Die Jimmin Shimbun hat auch ohne ihre Computer weiter ihre üblichen drei Ausgaben zum 5., 15. und 25. des Monats herausgebracht. Das Blatt wurde 1968 als Shinsayoku („Die Neue Linke“) in Osaka veröffentlicht und führt den heutigen Namen seit 1976. Es veröffentlichte früher Ankündigungen und Erklärungen der JRA und publizierte 1979 eine Anthologie ihrer Texte. Die „Volkszeitung“ steht jedoch nicht einer bestimmten linken Fraktion nahe. Aber wegen ihrer historischen Verbindungen zum Umfeld des marxistischen Terrors gelten ihre Redakteure als JRA-Sympathisanten.

„Es gab einmal viele solcher Publikationen in Japan“, schreibt William Andrews, Autor eines Buchs über japanische Gegenkulturen („Dissenting Japan“), auf seinem Blog. Wegen des Niedergangs der Neuen Linken gäbe es aber nur noch wenige solcher Zeitungen und Magazine. Die Festnahme des Herausgebers und Chefredakteurs der Jimmin Shimbun belegt jedenfalls, dass selbst die wenigen Überbleibsel der Studentenbewegung vom japanischen Staat als ernstzunehmende Bedrohung wahrgenommen werden.

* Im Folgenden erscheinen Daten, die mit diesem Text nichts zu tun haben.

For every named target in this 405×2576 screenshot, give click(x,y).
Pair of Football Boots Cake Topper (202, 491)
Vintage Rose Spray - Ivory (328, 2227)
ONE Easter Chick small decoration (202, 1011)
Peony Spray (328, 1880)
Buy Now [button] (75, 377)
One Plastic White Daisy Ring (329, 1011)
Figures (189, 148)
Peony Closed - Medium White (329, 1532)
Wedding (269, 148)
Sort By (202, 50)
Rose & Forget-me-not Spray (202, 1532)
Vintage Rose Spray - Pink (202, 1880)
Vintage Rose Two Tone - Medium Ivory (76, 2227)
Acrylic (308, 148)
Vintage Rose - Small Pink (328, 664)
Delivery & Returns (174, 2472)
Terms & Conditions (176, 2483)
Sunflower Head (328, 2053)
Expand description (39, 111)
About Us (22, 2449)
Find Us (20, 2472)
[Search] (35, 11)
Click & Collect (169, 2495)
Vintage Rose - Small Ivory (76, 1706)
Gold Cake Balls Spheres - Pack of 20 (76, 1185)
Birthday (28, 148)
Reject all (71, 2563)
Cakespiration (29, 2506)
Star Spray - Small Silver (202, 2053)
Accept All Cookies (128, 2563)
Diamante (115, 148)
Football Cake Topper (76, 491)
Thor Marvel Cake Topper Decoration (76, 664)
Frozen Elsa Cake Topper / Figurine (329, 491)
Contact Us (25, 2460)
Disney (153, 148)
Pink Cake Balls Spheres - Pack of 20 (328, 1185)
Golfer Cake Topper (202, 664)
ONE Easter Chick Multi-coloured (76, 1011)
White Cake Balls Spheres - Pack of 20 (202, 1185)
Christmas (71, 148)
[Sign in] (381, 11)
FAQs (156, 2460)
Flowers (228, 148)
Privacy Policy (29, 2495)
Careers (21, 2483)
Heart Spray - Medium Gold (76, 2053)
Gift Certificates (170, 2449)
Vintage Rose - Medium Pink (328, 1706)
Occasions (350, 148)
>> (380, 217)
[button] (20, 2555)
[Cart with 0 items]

„Der aktuelle Fall muss in diesem Kontext gesehen werden, da Yamada und sein Blatt als Teil des Unterstützungsnetzwerkes für Mitglieder der Japanischen Roten Armee eingestuft werden“, meint der Politologe Sebastian Maslow, der an der Universität Kobe lehrt. Die Auseinandersetzung zwischen Staat und der politischen Linken gehe auf die teilweise gewaltbereite Studentenbewegung und ihre terroristischen Ableger in den 1960er Jahren zurück. Der linksextremistische Terror gilt seitdem als ein zentrales innenpolitisches Sicherheitsrisiko. „Ob der Fall Yamada daher eine klare Einschränkung der Pressefreiheit ist, halte ich für fraglich“, sagt Maslow der taz.